Stock Market Today: Uncover Live Updates That Ignite Your Investment Potential!
Traders at the New York Stock Exchange were on high alert as the S&P 500 retreated on January 27, 2026, driven by a significant rotation away from technology stocks toward equities linked more closely to economic recovery. The broad market index fell 1.3%, while the Dow Jones Industrial Average experienced a drop of 405 points, or 0.8%, despite briefly reaching a record high of 49,653.13 earlier in the day. The tech-heavy Nasdaq Composite saw even sharper declines, shedding 1.9%.
The tech sector faced widespread losses, particularly among high-profile stocks. Nvidia and Microsoft saw declines of 3% and 2%, respectively, further burdening their performance for the year. Software companies continued their downward trend in 2026, with ServiceNow plummeting 7% and Salesforce down 8%. Josh Brown, co-founder and CEO of Ritholtz Wealth Management, commented on CNBC’s “Halftime Report,” stating, “I think we have one or two of these periods every year. The cause is always different, but the effect is always the same.
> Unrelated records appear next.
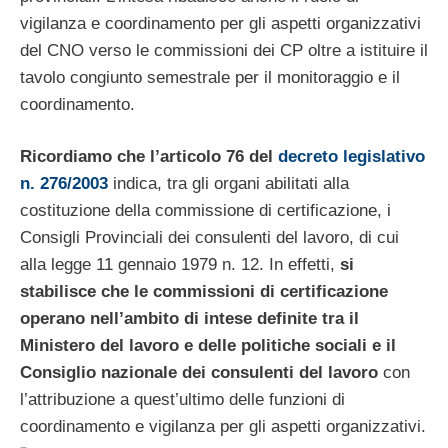
vigilanza e coordinamento per gli aspetti organizzativi
del CNO verso le commissioni dei CP oltre a istituire il
tavolo congiunto semestrale per il monitoraggio e il
coordinamento.
Ricordiamo che l’articolo 76 del
decreto legislativo
n. 276/2003
indica, tra gli organi abilitati alla
costituzione della commissione di certificazione, i
Consigli Provinciali dei consulenti del lavoro, di cui
alla legge 11 gennaio 1979 n. 12. In effetti,
si
stabilisce che le commissioni di certificazione
operano nell’ambito di intese definite tra il
Ministero del lavoro e delle politiche sociali e il
Consiglio nazionale dei consulenti del lavoro
con
l’attribuzione a quest’ultimo delle funzioni di
coordinamento e vigilanza per gli aspetti organizzativi.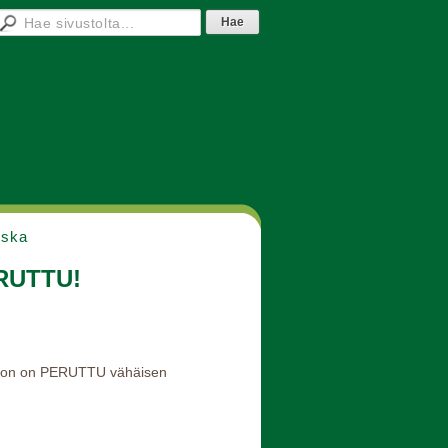
nska
ERUTTU!
ksoon on PERUTTU vähäisen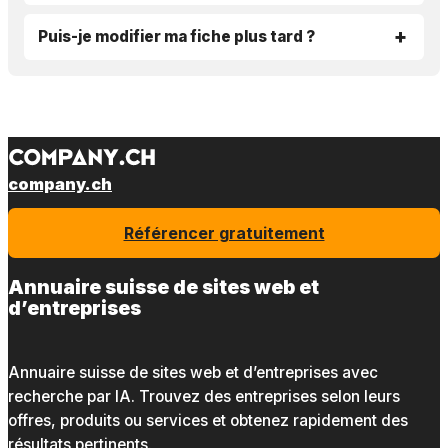
Puis-je modifier ma fiche plus tard ?
company.ch
Référencer gratuitement
Annuaire suisse de sites web et
d’entreprises
Annuaire suisse de sites web et d’entreprises avec
recherche par IA. Trouvez des entreprises selon leurs
offres, produits ou services et obtenez rapidement des
résultats pertinents.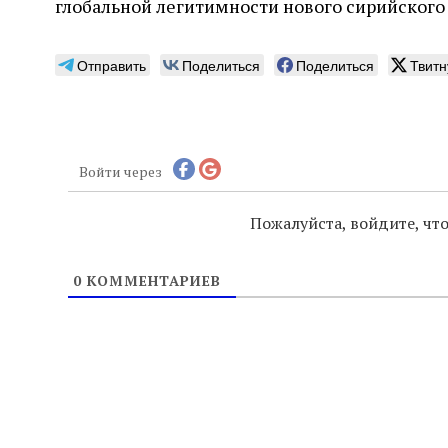
глобальной легитимности нового сирийского 
Отправить
Поделиться
Поделиться
Твитн
Войти через
Пожалуйста, войдите, ч
0
КОММЕНТАРИЕВ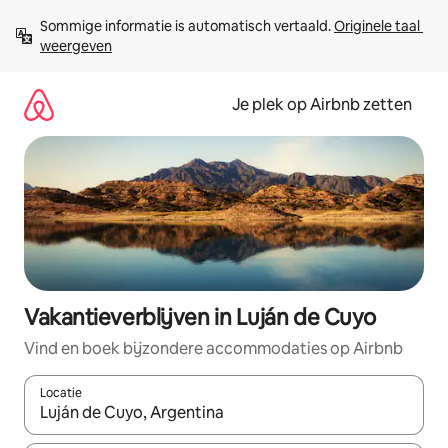
Ga
Sommige informatie is automatisch vertaald. 
Originele taal 
direct
weergeven
naar
inhoud
Je plek op Airbnb zetten
Vakantieverblijven in Luján de Cuyo
Vind en boek bijzondere accommodaties op Airbnb
Locatie
Wanneer er resultaten beschikbaar zijn, maak je een keuze met 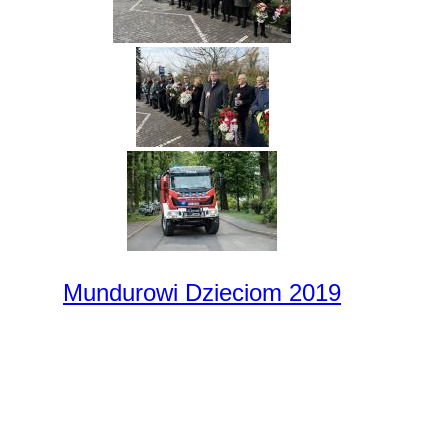
Mundurowi Dzieciom 2019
Some of the most popular trades of the previous uptrend just get absolutely nuked.”
In contrast, Palantir Technologies made headlines after the defense tech firm reported strong fourth-quarter results and optimistic guidance, leading to a temporary spike in shares-initially up 6%—before a retreat to 12% higher in premarket trading. Brown emphasized that this fluctuation reflected a diminishing appetite for technology-related investments.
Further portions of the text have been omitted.